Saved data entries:
######
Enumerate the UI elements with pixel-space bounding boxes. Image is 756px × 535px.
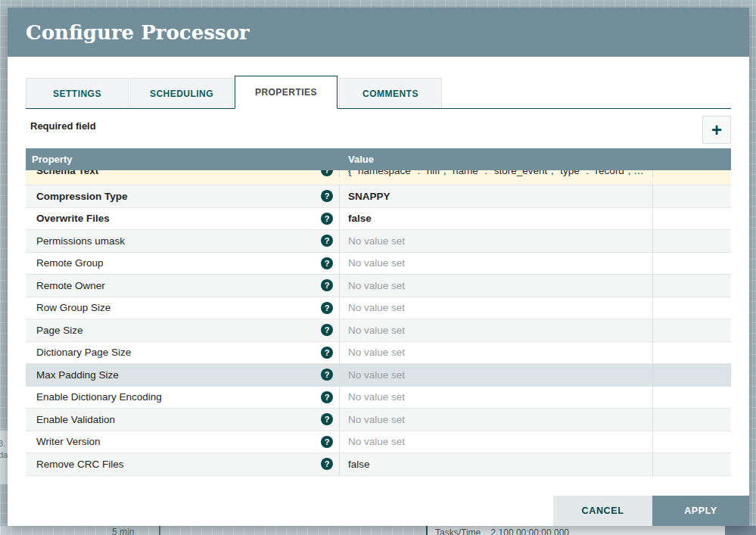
help-icon[interactable]: ? <box>321 391 333 403</box>
table-row[interactable]: Remove CRC Files ? false <box>26 453 731 476</box>
help-icon[interactable]: ? <box>321 170 333 176</box>
property-value[interactable]: { "namespace" : "nifi", "name" : "store_… <box>348 170 644 176</box>
row-action-cell <box>653 275 731 297</box>
property-value[interactable]: No value set <box>348 436 405 447</box>
add-property-button[interactable]: + <box>702 116 731 144</box>
property-value[interactable]: No value set <box>348 391 405 403</box>
table-row[interactable]: Compression Type ? SNAPPY <box>26 185 731 208</box>
tab-settings[interactable]: SETTINGS <box>26 78 129 108</box>
property-name: Enable Dictionary Encoding <box>36 391 162 403</box>
property-value[interactable]: No value set <box>348 280 405 291</box>
property-value[interactable]: No value set <box>348 369 405 381</box>
help-icon[interactable]: ? <box>321 413 333 425</box>
property-name: Writer Version <box>36 436 101 447</box>
table-row[interactable]: Enable Validation ? No value set <box>26 409 731 431</box>
help-icon[interactable]: ? <box>321 458 333 470</box>
property-name: Schema Text <box>36 170 98 176</box>
table-header-row: Property Value <box>26 148 731 170</box>
tab-scheduling[interactable]: SCHEDULING <box>130 78 233 108</box>
row-action-cell <box>653 185 731 207</box>
table-row[interactable]: Writer Version ? No value set <box>26 431 731 454</box>
property-name: Page Size <box>36 325 83 336</box>
help-icon[interactable]: ? <box>321 235 333 247</box>
help-icon[interactable]: ? <box>321 257 333 269</box>
row-action-cell <box>653 170 731 178</box>
canvas-time-window-label: 5 min <box>112 527 134 535</box>
property-name: Remote Group <box>36 257 104 269</box>
row-action-cell <box>653 364 731 386</box>
help-icon[interactable]: ? <box>321 436 333 448</box>
column-header-value: Value <box>340 154 653 165</box>
table-row[interactable]: Page Size ? No value set <box>26 319 731 342</box>
canvas-component-partial <box>725 526 756 535</box>
property-name: Overwrite Files <box>36 213 110 224</box>
help-icon[interactable]: ? <box>321 190 333 202</box>
property-value[interactable]: No value set <box>348 347 405 358</box>
row-action-cell <box>653 253 731 275</box>
table-row[interactable]: Overwrite Files ? false <box>26 208 731 231</box>
help-icon[interactable]: ? <box>321 302 333 314</box>
row-action-cell <box>653 319 731 341</box>
table-row[interactable]: Remote Group ? No value set <box>26 253 731 275</box>
property-value[interactable]: No value set <box>348 302 405 313</box>
help-icon[interactable]: ? <box>321 324 333 336</box>
table-row[interactable]: Enable Dictionary Encoding ? No value se… <box>26 387 731 409</box>
canvas-stats-fragment: Tasks/Time 2,100 00:00:00.000 <box>435 527 569 535</box>
property-name: Remove CRC Files <box>36 459 124 470</box>
property-value[interactable]: No value set <box>348 235 405 247</box>
row-action-cell <box>653 230 731 252</box>
row-action-cell <box>653 409 731 431</box>
property-name: Dictionary Page Size <box>36 347 131 358</box>
row-action-cell <box>653 431 731 453</box>
dialog-title: Configure Processor <box>26 21 250 44</box>
table-row[interactable]: Remote Owner ? No value set <box>26 275 731 297</box>
row-action-cell <box>653 387 731 409</box>
apply-button[interactable]: APPLY <box>652 496 749 526</box>
property-name: Permissions umask <box>36 235 125 247</box>
property-value[interactable]: false <box>348 213 372 224</box>
tab-bar: SETTINGS SCHEDULING PROPERTIES COMMENTS <box>26 76 731 109</box>
help-icon[interactable]: ? <box>321 347 333 359</box>
help-icon[interactable]: ? <box>321 279 333 291</box>
table-row[interactable]: Row Group Size ? No value set <box>26 297 731 320</box>
property-value[interactable]: No value set <box>348 414 405 425</box>
column-header-property: Property <box>26 154 340 165</box>
table-row-highlighted[interactable]: Max Padding Size ? No value set <box>26 364 731 387</box>
property-name: Enable Validation <box>36 414 115 425</box>
dialog-header: Configure Processor <box>8 8 749 57</box>
canvas-divider-line <box>426 526 428 535</box>
canvas-text-fragment: 3. <box>0 439 5 448</box>
row-action-cell <box>653 453 731 475</box>
property-value[interactable]: SNAPPY <box>348 191 390 202</box>
property-value[interactable]: false <box>348 459 370 470</box>
property-value[interactable]: No value set <box>348 325 405 336</box>
tab-comments[interactable]: COMMENTS <box>339 78 442 108</box>
configure-processor-dialog: Configure Processor SETTINGS SCHEDULING … <box>8 8 749 526</box>
canvas-text-fragment: da <box>0 450 8 459</box>
table-row[interactable]: Dictionary Page Size ? No value set <box>26 342 731 365</box>
help-icon[interactable]: ? <box>321 213 333 225</box>
required-field-hint: Required field <box>30 120 96 132</box>
row-action-cell <box>653 208 731 230</box>
dialog-body: SETTINGS SCHEDULING PROPERTIES COMMENTS … <box>8 57 749 526</box>
table-row[interactable]: Schema Text ? { "namespace" : "nifi", "n… <box>26 170 731 185</box>
canvas-divider-line <box>159 526 160 535</box>
property-value[interactable]: No value set <box>348 257 405 269</box>
table-row[interactable]: Permissions umask ? No value set <box>26 230 731 253</box>
property-name: Row Group Size <box>36 302 110 313</box>
property-name: Remote Owner <box>36 280 105 291</box>
help-icon[interactable]: ? <box>321 369 333 381</box>
cancel-button[interactable]: CANCEL <box>553 496 652 526</box>
plus-icon: + <box>711 121 722 139</box>
properties-table: Property Value Schema Text ? { "namespac… <box>26 148 731 476</box>
row-action-cell <box>653 297 731 319</box>
property-name: Max Padding Size <box>36 369 119 381</box>
row-action-cell <box>653 342 731 364</box>
tab-properties[interactable]: PROPERTIES <box>235 76 338 109</box>
property-name: Compression Type <box>36 191 128 202</box>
######
YOUR OBJECTIVE: Repeat the records word for word. Any picture in them should be left out.

TASK RESULT:
Enumerate the UI elements with pixel-space bounding boxes. Image is 756px × 535px.
help-icon[interactable]: ? <box>321 391 333 403</box>
table-row[interactable]: Remove CRC Files ? false <box>26 453 731 476</box>
help-icon[interactable]: ? <box>321 170 333 176</box>
property-value[interactable]: { "namespace" : "nifi", "name" : "store_… <box>348 170 644 176</box>
row-action-cell <box>653 275 731 297</box>
property-value[interactable]: No value set <box>348 436 405 447</box>
add-property-button[interactable]: + <box>702 116 731 144</box>
property-value[interactable]: No value set <box>348 391 405 403</box>
table-row[interactable]: Compression Type ? SNAPPY <box>26 185 731 208</box>
tab-settings[interactable]: SETTINGS <box>26 78 129 108</box>
property-name: Enable Dictionary Encoding <box>36 391 162 403</box>
property-value[interactable]: No value set <box>348 280 405 291</box>
property-value[interactable]: No value set <box>348 369 405 381</box>
help-icon[interactable]: ? <box>321 413 333 425</box>
property-name: Writer Version <box>36 436 101 447</box>
table-row[interactable]: Enable Validation ? No value set <box>26 409 731 431</box>
help-icon[interactable]: ? <box>321 458 333 470</box>
property-name: Schema Text <box>36 170 98 176</box>
table-header-row: Property Value <box>26 148 731 170</box>
tab-scheduling[interactable]: SCHEDULING <box>130 78 233 108</box>
row-action-cell <box>653 185 731 207</box>
table-row[interactable]: Writer Version ? No value set <box>26 431 731 454</box>
property-name: Page Size <box>36 325 83 336</box>
help-icon[interactable]: ? <box>321 235 333 247</box>
help-icon[interactable]: ? <box>321 257 333 269</box>
row-action-cell <box>653 170 731 178</box>
canvas-time-window-label: 5 min <box>112 527 134 535</box>
property-name: Remote Group <box>36 257 104 269</box>
row-action-cell <box>653 364 731 386</box>
help-icon[interactable]: ? <box>321 436 333 448</box>
column-header-value: Value <box>340 154 653 165</box>
table-row[interactable]: Page Size ? No value set <box>26 319 731 342</box>
canvas-component-partial <box>725 526 756 535</box>
property-name: Overwrite Files <box>36 213 110 224</box>
help-icon[interactable]: ? <box>321 190 333 202</box>
property-value[interactable]: No value set <box>348 347 405 358</box>
row-action-cell <box>653 253 731 275</box>
table-row[interactable]: Overwrite Files ? false <box>26 208 731 231</box>
help-icon[interactable]: ? <box>321 302 333 314</box>
row-action-cell <box>653 319 731 341</box>
table-row[interactable]: Remote Group ? No value set <box>26 253 731 275</box>
property-value[interactable]: No value set <box>348 302 405 313</box>
help-icon[interactable]: ? <box>321 324 333 336</box>
table-row[interactable]: Enable Dictionary Encoding ? No value se… <box>26 387 731 409</box>
canvas-stats-fragment: Tasks/Time 2,100 00:00:00.000 <box>435 527 569 535</box>
property-name: Remove CRC Files <box>36 459 124 470</box>
property-value[interactable]: No value set <box>348 235 405 247</box>
row-action-cell <box>653 230 731 252</box>
row-action-cell <box>653 409 731 431</box>
property-name: Dictionary Page Size <box>36 347 131 358</box>
row-action-cell <box>653 431 731 453</box>
dialog-title: Configure Processor <box>26 21 250 44</box>
table-row[interactable]: Remote Owner ? No value set <box>26 275 731 297</box>
row-action-cell <box>653 387 731 409</box>
apply-button[interactable]: APPLY <box>652 496 749 526</box>
property-name: Permissions umask <box>36 235 125 247</box>
property-value[interactable]: false <box>348 213 372 224</box>
tab-bar: SETTINGS SCHEDULING PROPERTIES COMMENTS <box>26 76 731 109</box>
help-icon[interactable]: ? <box>321 347 333 359</box>
help-icon[interactable]: ? <box>321 279 333 291</box>
table-row[interactable]: Row Group Size ? No value set <box>26 297 731 320</box>
property-value[interactable]: No value set <box>348 414 405 425</box>
column-header-property: Property <box>26 154 340 165</box>
table-row-highlighted[interactable]: Max Padding Size ? No value set <box>26 364 731 387</box>
property-name: Enable Validation <box>36 414 115 425</box>
dialog-header: Configure Processor <box>8 8 749 57</box>
canvas-divider-line <box>426 526 428 535</box>
canvas-text-fragment: 3. <box>0 439 5 448</box>
row-action-cell <box>653 453 731 475</box>
property-value[interactable]: SNAPPY <box>348 191 390 202</box>
property-value[interactable]: false <box>348 459 370 470</box>
property-value[interactable]: No value set <box>348 325 405 336</box>
tab-comments[interactable]: COMMENTS <box>339 78 442 108</box>
configure-processor-dialog: Configure Processor SETTINGS SCHEDULING … <box>8 8 749 526</box>
canvas-text-fragment: da <box>0 450 8 459</box>
table-row[interactable]: Dictionary Page Size ? No value set <box>26 342 731 365</box>
help-icon[interactable]: ? <box>321 213 333 225</box>
required-field-hint: Required field <box>30 120 96 132</box>
row-action-cell <box>653 208 731 230</box>
dialog-body: SETTINGS SCHEDULING PROPERTIES COMMENTS … <box>8 57 749 526</box>
table-row[interactable]: Schema Text ? { "namespace" : "nifi", "n… <box>26 170 731 185</box>
canvas-divider-line <box>159 526 160 535</box>
property-value[interactable]: No value set <box>348 257 405 269</box>
table-row[interactable]: Permissions umask ? No value set <box>26 230 731 253</box>
property-name: Row Group Size <box>36 302 110 313</box>
property-name: Remote Owner <box>36 280 105 291</box>
help-icon[interactable]: ? <box>321 369 333 381</box>
cancel-button[interactable]: CANCEL <box>553 496 652 526</box>
plus-icon: + <box>711 121 722 139</box>
properties-table: Property Value Schema Text ? { "namespac… <box>26 148 731 476</box>
row-action-cell <box>653 297 731 319</box>
property-name: Max Padding Size <box>36 369 119 381</box>
row-action-cell <box>653 342 731 364</box>
tab-properties[interactable]: PROPERTIES <box>235 76 338 109</box>
property-name: Compression Type <box>36 191 128 202</box>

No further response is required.